Couldrey House by Peter Besley

Besley wanted the house's heavy materiality to contrast vernacular residential architecture in Australia, which he thinks is too-often built with lightweight materials that constantly need to be repaired.

It's also meant to stylistically echo structures that Besley saw in Iraq, where he worked for a number of months.

Couldrey House by Peter Besley

"Buildings there seem aware of the scale and solemnity of the land in which they sit," said Besley, "the forms and spaces are compelling but simple – they sit heavily on the ground."

"Through them, I have become particularly aware of the deeper, haunting quality of ancient landscapes of which Australia is one," he continued. "The architecture of [the house] is designed to allow visual noise to fall away to heighten awareness of these qualities."

Couldrey House by Peter Besley

Slim, off-white bricks completely cover the house's south and west-facing facades.

They've been joined together using a "mortar snot" technique – where excess mortar that pushes through the gaps between bricks is allowed to set and dry, rather than being scraped off.

Couldrey House by Peter Besley

It leaves behind a bumpy, uneven surface texture that Besley hoped would juxtapose the uniformity of the bricks. The way in which the thick mortar bulges out from the facade creates shadow-play throughout the day.

"Together, the textural effect is striking, and starts to form aesthetic allegiances with landscape features – people have likened the brick elevations to tree bark, for example, or sedimentary rock," explained Besley. "Children prefer to see it as a cake with icing."

Couldrey House by Peter Besley

Concentric rectangles frame the home's front door to form what the architect describes as a "concertina" effect.

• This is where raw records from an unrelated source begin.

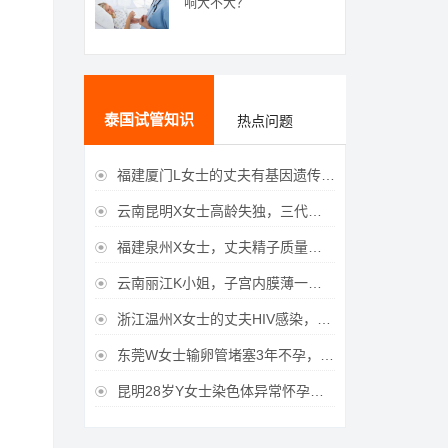
响大不大？
泰国试管知识
热点问题
福建厦门L女士的丈夫有基因遗传疾病，三代试管生育健康宝宝

云南昆明X女士高龄失独，三代试管助她重获女儿

福建泉州X女士，丈夫精子质量差，三代试管获得男宝宝

云南丽江K小姐，子宫内膜薄一直未孕，三代试管一次成功获得

浙江温州X女士的丈夫HIV感染，三代试管成功获得女宝宝

东莞W女士输卵管堵塞3年不孕，泰国三代试管喜获

昆明28岁Y女士染色体异常怀孕难，泰国三代试管成功好孕

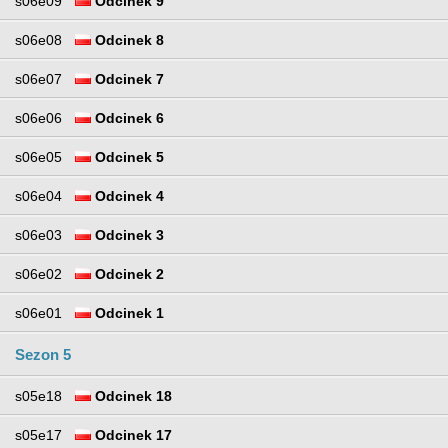
s06e09
Odcinek 9
s06e08
Odcinek 8
s06e07
Odcinek 7
s06e06
Odcinek 6
s06e05
Odcinek 5
s06e04
Odcinek 4
s06e03
Odcinek 3
s06e02
Odcinek 2
s06e01
Odcinek 1
Sezon 5
s05e18
Odcinek 18
s05e17
Odcinek 17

Directly in front is a wide flight of steps, crafted from perforated bricks that will be able to drain away rainwater when necessary.

Couldrey House by Peter Besley

Apart from a couple of louvred openings that have been punctuated in the south side of the house, the rest of the brick facade is windowless to stop passersby peeking in.

Large windows feature on the north and east-facing facades, which can be slid back to let in fresh air and cooling breezes during the summer months.

These purposefully weren't replaced with full-height panels of glazing – Besley wanted inhabitants' sightlines directed away from the street and towards the greenery outdoors, fostering the feeling of "living high up amongst a tree canopy".

Inside, communal living spaces have been arranged across the first floor, while sleeping quarters are down at ground level.

Couldrey House by Peter Besley

Rooms have been finished in a pared-back aesthetic that Besley felt complemented the home's "sober" exterior – concrete floors run throughout and a majority of surfaces, including the storage units, are plain white.

Elements like the door frames, staircase handle and breakfast island in the kitchen are crafted from warm-hued timber. Bricks that were about to be cast away in a rubbish skip were also saved and used to create a backing for the fireplace.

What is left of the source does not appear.